VOL. 124 | NO. 121 | Tuesday, June 23, 2009
Muni Bond Regulator Seeks Disclosure by Banks
CHRISTOPHER S. RUGABER | AP Economics Writer
WASHINGTON (AP) - Investment banks would be required to disclose contributions they make to municipal bond ballot drives under a proposal to be announced Monday by an industry regulator.
The move is the latest effort by the Municipal Securities Rulemaking Board, an industry self-regulatory body, to eliminate the appearance of improper relationships between banks that help sell municipal bonds and the government officials who decide to offer them.
About $400 billion of muni bonds are issued every year to finance the building of schools, roads and other public infrastructure. Many cities and states require a referendum be held before the bonds can be issued. The votes are frequently preceded by public campaigns.
"The Board is concerned that the private nature of such political contributions by dealers is negatively affecting the integrity of the market," said Lynette Kelly Hotchkiss, executive director of the MSRB.
The increased disclosure will shed light on whether companies that contribute to bond campaigns are more likely to win related business, Hotchkiss said.
That information could lead the MSRB to propose restrictions on the contributions in the future, she added.
The proposal would amend a current rule that already limits the ability of investment banks to contribute directly to political campaigns.
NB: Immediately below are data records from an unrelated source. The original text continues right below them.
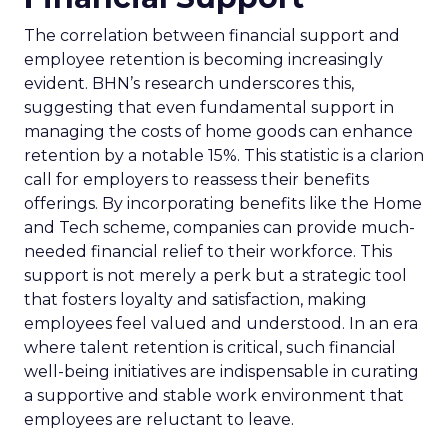
The correlation between financial support and
employee retention is becoming increasingly
evident. BHN’s research underscores this,
suggesting that even fundamental support in
managing the costs of home goods can enhance
retention by a notable 15%. This statistic is a clarion
call for employers to reassess their benefits
offerings. By incorporating benefits like the Home
and Tech scheme, companies can provide much-
needed financial relief to their workforce. This
support is not merely a perk but a strategic tool
that fosters loyalty and satisfaction, making
employees feel valued and understood. In an era
where talent retention is critical, such financial
well-being initiatives are indispensable in curating
a supportive and stable work environment that
employees are reluctant to leave.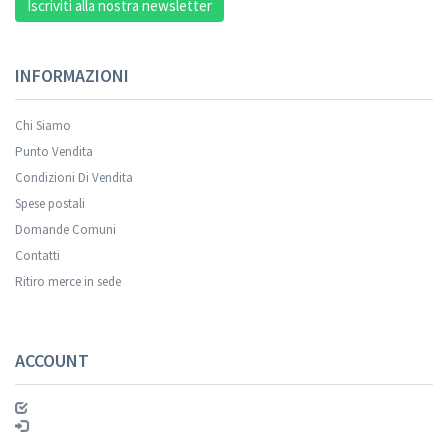
Iscriviti alla nostra newsletter
INFORMAZIONI
Chi Siamo
Punto Vendita
Condizioni Di Vendita
Spese postali
Domande Comuni
Contatti
Ritiro merce in sede
ACCOUNT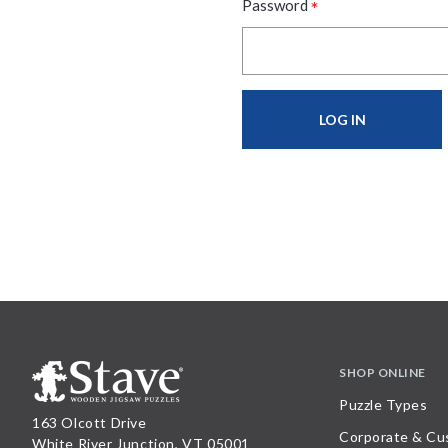
*
Password
SHOP ONLINE
Puzzle Types
163 Olcott Drive
Corporate & Cu
White River Junction, VT 05001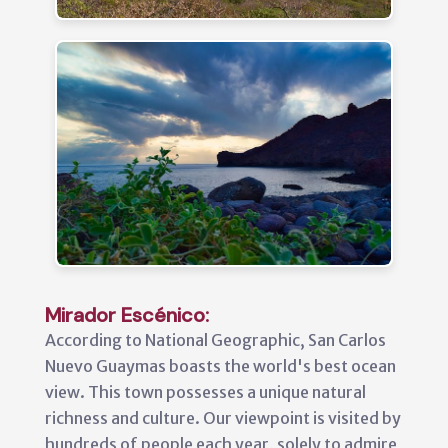
Mirador Escénico:
According to National Geographic, San Carlos
Nuevo Guaymas boasts the world's best ocean
view. This town possesses a unique natural
richness and culture. Our viewpoint is visited by
hundreds of people each year, solely to admire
The board will seek public comment on the proposed amendment for several months.
The rule would affect roughly 50 to 60 banks and other firms that underwrite muni bonds, Hotchkiss said, including Citigroup, Morgan Stanley, and Goldman Sachs Group Inc.
Matt Fabian, managing director of Municipal Market Advisors, said the proposed amendment is a good one.
But he noted that it comes as the Securities and Exchange Commission has expressed interest in cracking down further on so-called "pay to play" relationships between investment banks and government officials.
In addition, the SEC, FBI and IRS for years have been looking into whether financial firms have bribed officials or illegally steered business to particular brokers.